Here is she (yes she's a girl) sitting on my knee.


----------



## Antarctican

I like that second one, because you can see more of her, and get a sense of her playful nature.  She's very pretty.


----------



## jeroen

Here's one more


----------



## LaFoto

Awww. She is SMILING for the camera here! Really and truly SMILING! How cute!!! Lovely eyes. And I do like the colour of her fur!!!


----------



## jeroen

This is what she will look like when she has grown up (not my photo, I am linking to the site of the people I got her from).
http://www.neocatbritten.nl/images/fotopagina/poezen/blauw12.jpg


----------



## Chris of Arabia

jeroen said:


> This is what she will look like when she has grown up (not my photo, I am linking to the site of the people I got her from).
> http://www.neocatbritten.nl/images/fotopagina/poezen/blauw12.jpg


That's very much like my Sister's cats Clyde and Floyd (one recently deceased, but can never remember which is which). Once fully grown, I'm quite convinced they can outdo a male lion for lounging around doing absolutely nothing.


----------



## jeroen




----------



## LaFoto

OK, you did it!
Now I *WANT *her! 

AT ONCE! 





(But she must stay this little and cute!!!)


----------



## Antarctican

Oh _yeah_, those last two shots are wonderful to show off her pretty face and her 'personality' (smiling, and coy respectively)


----------



## jeroen

This could go on for ever. Ah well, let's hope so


----------



## jeroen




----------



## mdcrisp2000

She's adorable! Keep the photos coming!


----------



## jeroen

She's just like a small child. Adorable one moment, a little devil the other. This is her 2-minutes-before-troubles look.


----------



## KristinaS

jeroen said:


> This could go on for ever. Ah well, let's hope so



Ha! I LOVE this! Soooo cute.


----------



## Fangman

Those eyes are just looking for some mischief


----------



## jeroen

The sheep is called Gnarf. "Gnarf!" is our cartoon-caption when Pluis tries to kill it. It's missing an ear allready and I expect the sheep to be inside-out somewhere next week. So we have 2 more Gnarfs in stock. She usually falls asleep with it.


----------



## pm63

Yey, cats! I love mine.  Lovely snaps.


----------



## jeroen

Not the sharpest photo I ever took... She's 4 months this weekend.


----------



## LaFoto

She has grown quite considerably in those 4 weeks! Wow - they grow up fast, don't they?


----------



## RKW3

Cool cat!


----------



## jeroen

Little Miss Can't Do Wrong....


----------



## MissMia

Beautiful cat! Congrats on the new member of your familly!!!


----------



## IndieMe

She looks so pretty! :mrgreen::mrgreen::mrgreen:

Aww now I want a kitten,

I would but I have birds.... and brothers.... so it's a fat NO.


----------



## jeroen




----------



## LaFoto

Awwwww! She is soooooooooooooo cute. And her expression is so alert, something must have dangled above her head, right? Nice DOF and good focus, lovely window light. All good!


----------



## jeroen

LaFoto said:


> something must have dangled above her head, right?

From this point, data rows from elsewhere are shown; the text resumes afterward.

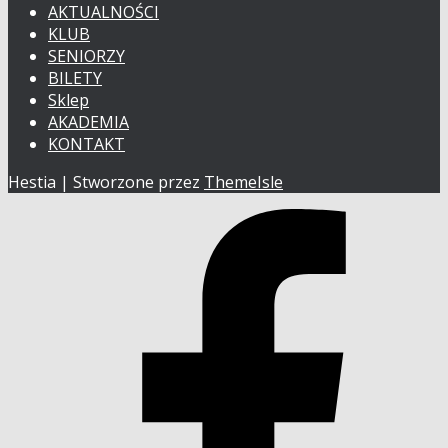
AKTUALNOŚCI
KLUB
SENIORZY
BILETY
Sklep
AKADEMIA
KONTAKT
Hestia | Stworzone przez
ThemeIsle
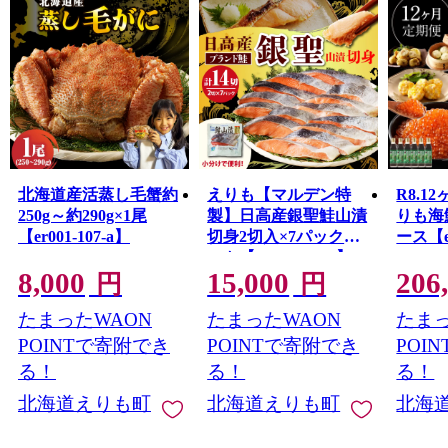
皆様には、ふるさと納税制度を通じて、えりも町の魅力
をさらに知っていただければ幸いです。
是非、自慢の特産品をご堪能いただくとともに、えりも
町へのお越しを心よりお待ちしております。
北海道産活蒸し毛蟹約
えりも【マルデン特
R8.1
250g～約290g×1尾
製】日高産銀聖鮭山漬
りも海
【er001-107-a】
切身2切入×7パックセ
ース【er
ット【er002-007-b】
8,000
15,000
206
円
円
たまったWAON
たまったWAON
たまっ
POINTで寄附でき
POINTで寄附でき
POI
る！
る！
る！
北海道えりも町
北海道えりも町
北海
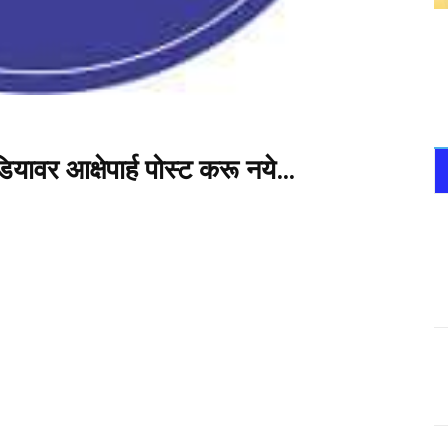
ावर आक्षेपार्ह पोस्ट करू नये…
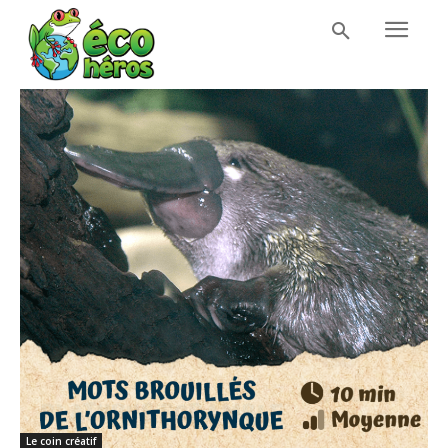
Le coin créatif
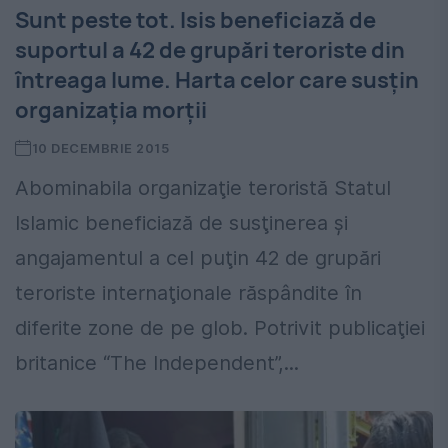
Sunt peste tot. Isis beneficiază de
suportul a 42 de grupări teroriste din
întreaga lume. Harta celor care susţin
organizaţia morţii
10 DECEMBRIE 2015
Abominabila organizaţie teroristă Statul
Islamic beneficiază de susţinerea şi
angajamentul a cel puţin 42 de grupări
teroriste internaţionale răspândite în
diferite zone de pe glob. Potrivit publicaţiei
britanice “The Independent”,...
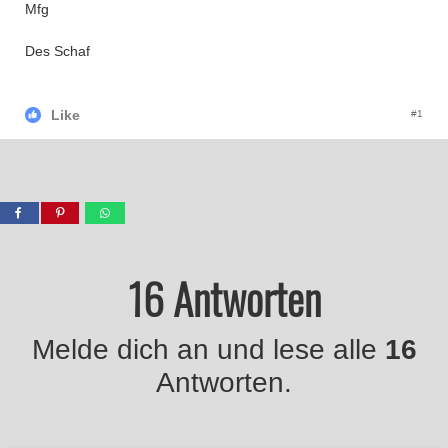
Mfg
Des Schaf
Like
#1
16 Antworten
Melde dich an und lese alle
16
Antworten.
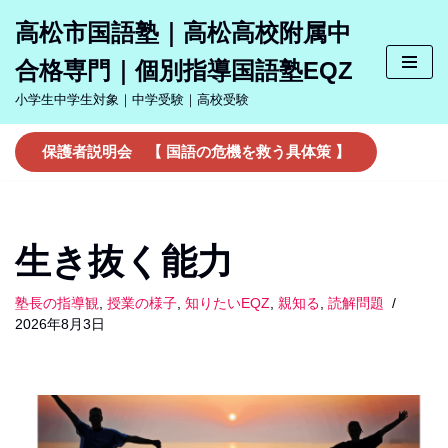
高松市国語塾｜高松高校附属中
コ
合格専門｜個別指導国語塾EQZ
ン
テ
小学生中学生対象｜中学受験｜高校受験
ン
ツ
保護者説明会 【 国語の危機を救う具体策 】
へ
ス
キ
ッ
生き抜く能力
プ
塾長の指導観
,
授業の様子
,
知りたいEQZ
,
親知る
,
読解問題
2026年8月3日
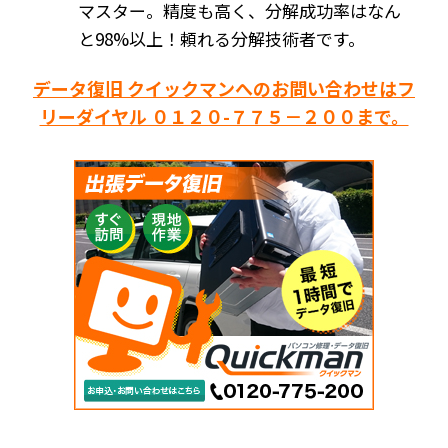
マスター。精度も高く、分解成功率はなん
と98%以上！頼れる分解技術者です。
データ復旧 クイックマンへのお問い合わせはフ
リーダイヤル ０１２０-７７５－２００まで。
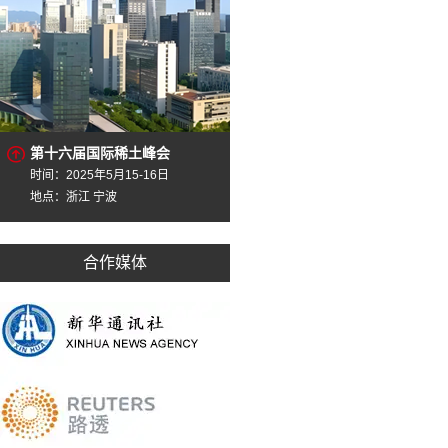
第十六届国际稀土峰会
时间：2025年5月15-16日
地点：浙江 宁波
合作媒体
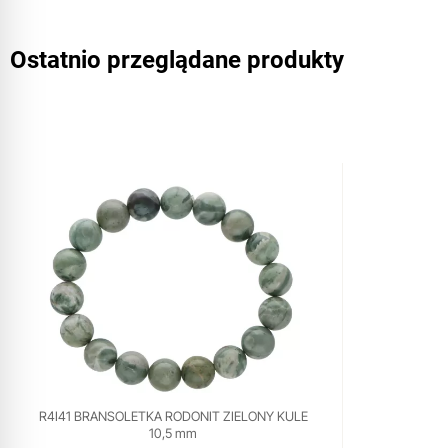
Ostatnio przeglądane produkty
R4I41 BRANSOLETKA RODONIT ZIELONY KULE
10,5 mm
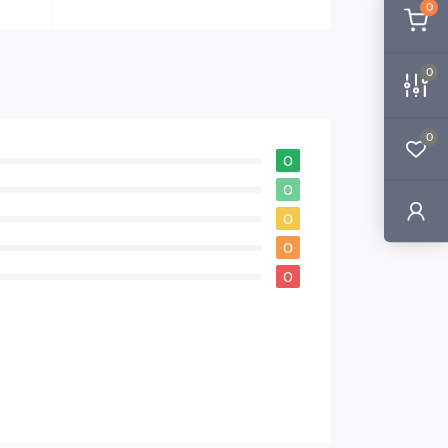
0
0
0
0
0
0
0
0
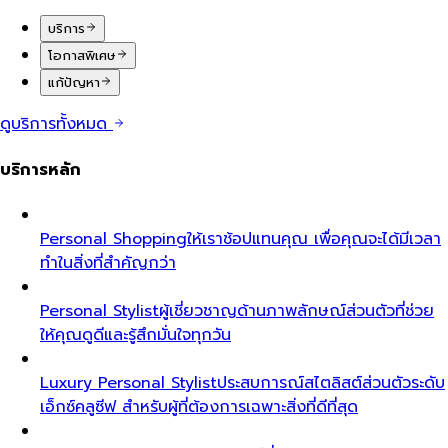
บริการ
โอกาสพิเศษ
แก้ปัญหา
ดูบริการทั้งหมด
บริการหลัก
Personal Shopping
ให้เราช้อปแทนคุณ เพื่อคุณจะได้มีเวลา
ทำในสิ่งที่สำคัญกว่า
Personal Stylist
ผู้เชี่ยวชาญด้านภาพลักษณ์ส่วนตัวที่ช่วย
ให้คุณดูดีและรู้สึกมั่นใจทุกวัน
Luxury Personal Stylist
ประสบการณ์สไตลิสต์ส่วนตัวระดับ
เอ็กซ์คลูซีฟ สำหรับผู้ที่ต้องการเฉพาะสิ่งที่ดีที่สุด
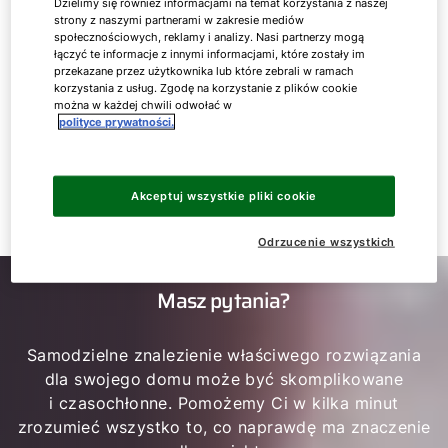
Dzielimy się również informacjami na temat korzystania z naszej
strony z naszymi partnerami w zakresie mediów
społecznościowych, reklamy i analizy. Nasi partnerzy mogą
łączyć te informacje z innymi informacjami, które zostały im
przekazane przez użytkownika lub które zebrali w ramach
korzystania z usług. Zgodę na korzystanie z plików cookie
można w każdej chwili odwołać w
polityce prywatności.
Akceptuj wszystkie pliki cookie
Odrzucenie wszystkich
Masz pytania?
Samodzielne znalezienie właściwego rozwiązania
dla swojego domu może być skomplikowane
i czasochłonne. Pomożemy Ci w kilka minut
zrozumieć wszystko to, co naprawdę ma znaczenie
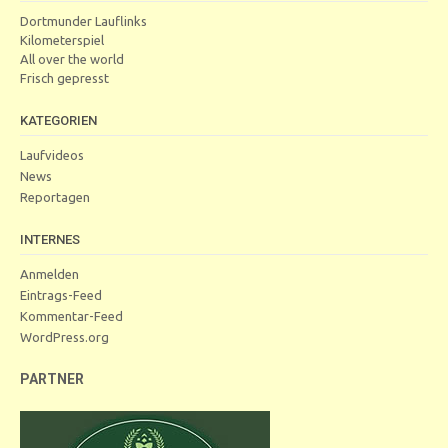
Dortmunder Lauflinks
Kilometerspiel
All over the world
Frisch gepresst
KATEGORIEN
Laufvideos
News
Reportagen
INTERNES
Anmelden
Eintrags-Feed
Kommentar-Feed
WordPress.org
PARTNER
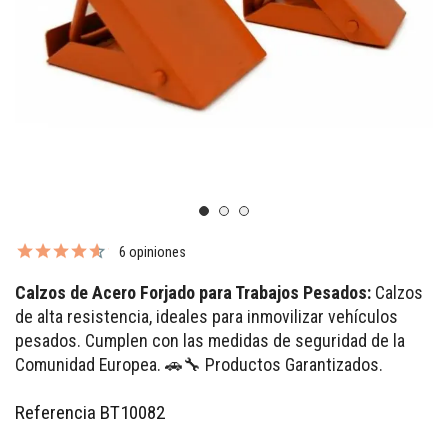
6 opiniones
Calzos de Acero Forjado para Trabajos Pesados:
Calzos
de alta resistencia, ideales para inmovilizar vehículos
pesados. Cumplen con las medidas de seguridad de la
Comunidad Europea. 🚗🔧 Productos Garantizados.
Referencia
BT10082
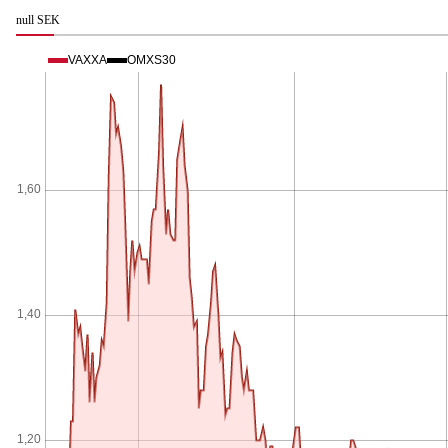
null SEK
VAXXA
OMXS30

No, she was aiming for my goldfish...


----------



## Spidy

What a cute kitten ... I want one!!


----------



## Lyncca

Wow! She is the cutest kitten I have seen in a while.  Great job capturing her personality


----------



## jeroen




----------



## easily_amused

#20 looks like she is thinking "I iz innocent!  I swarez!!"


----------



## jeroen

I will probably keep filling this thread for the next 14 years or so...


----------



## lifeafter2am

I remember when my two were kittens!  Very cute cat!


----------



## Tinkgrrbell

That is the cutest kitten ever! I love these pics!


----------



## jeroen

This is the snapshot gallery right? So here's a snapshot.
She found a new favorite place to sit/sleep/wash/chase her tail: on top of my Mac.


----------



## Antarctican

^^^ Love it!! Looks like it's pointing to the Photo Challenge


----------



## cosmom3

I :heart: this thread.


----------



## jeroen




----------



## JRob

What a beautiful cat.  Ive been wanting one like that for years.


----------



## jeroen

One more snapshot.


----------



## jeroen

Today was garden day.


----------



## One Sister

I love a man who can be tender to a cat or a small dog...and I love your kitty.  We have an 18 year old and my sister just lost hers at 21!  So keep posting Pluis for the next 20 or so years!!


----------



## jeroen

Before we took Pluis in, we lost our other cat when she was over 21 years old. That's about a year ago and we still miss her a lot.

btw, Pluis is 8 months this week.


----------



## Overread

If these are snaps what do you consider shots? Some of these are really really good!
And its good to see a mac being used for something usefull for once


----------



## manaheim

As someone else said...some of these "snapshots" are way more than just a snapshot.  Nice.

Such a beautiful cat.  I've always loved those and planned to get one someday... 'course at the moment the house is over-run with Maine Coon Cats.


----------



## jeroen

manaheim said:


> 'course at the moment the house is over-run with Maine Coon Cats.


That's funny. My brother adopted a Maine Coon kitten last week. I haven't seen it yet though.


----------



## manaheim

jeroen said:


> That's funny. My brother adopted a Maine Coon kitten last week. I haven't seen it yet though.


 
Give it about 5 years (how long they take to fully develop) and you'll be able to hear it coming from a couple miles away.   They are _biiiiiig_ cats.  My 3 year old male is about 17lbs already.  His father was 22lbs.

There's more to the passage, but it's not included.